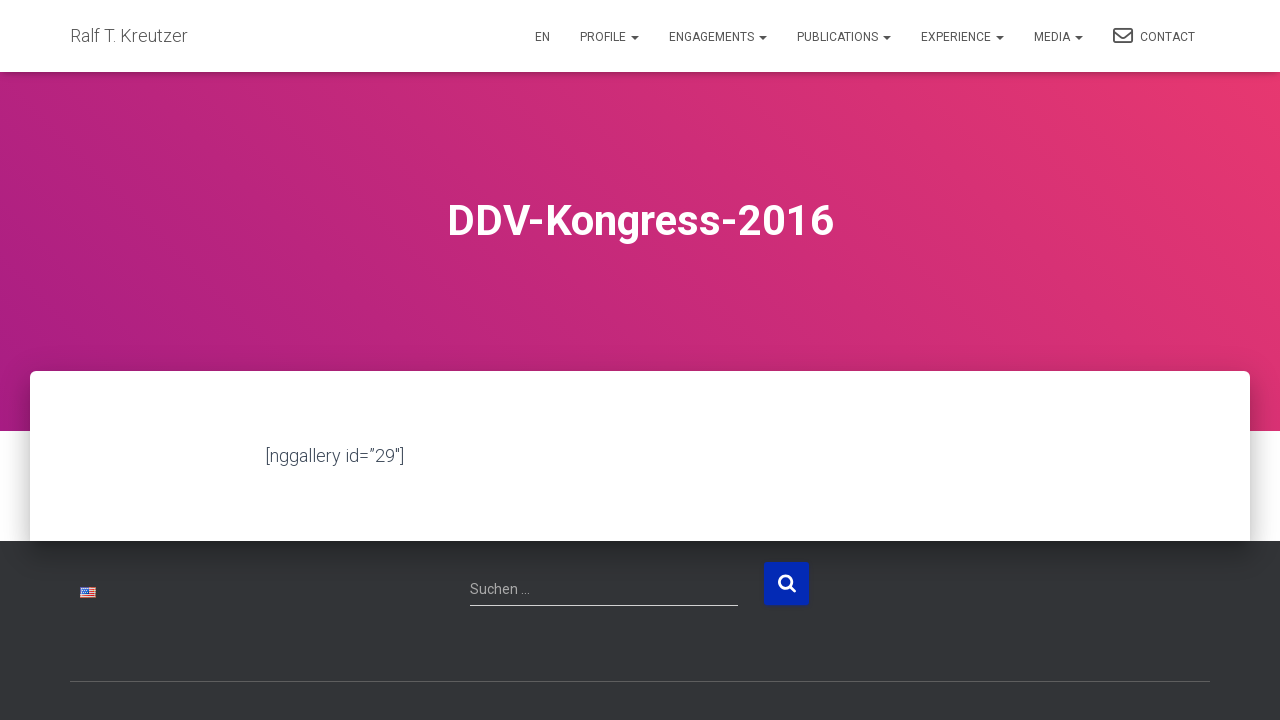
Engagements (718, 37)
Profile (609, 37)
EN (542, 37)
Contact (1154, 36)
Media (1058, 37)
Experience (962, 37)
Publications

• _Action item_:
With the pictures left out, write out all of the data exactly.

• _Result of this exercise_:
Engagements (718, 37)
Profile (609, 37)
EN (542, 37)
Contact (1154, 36)
Media (1058, 37)
Experience (962, 37)
Publications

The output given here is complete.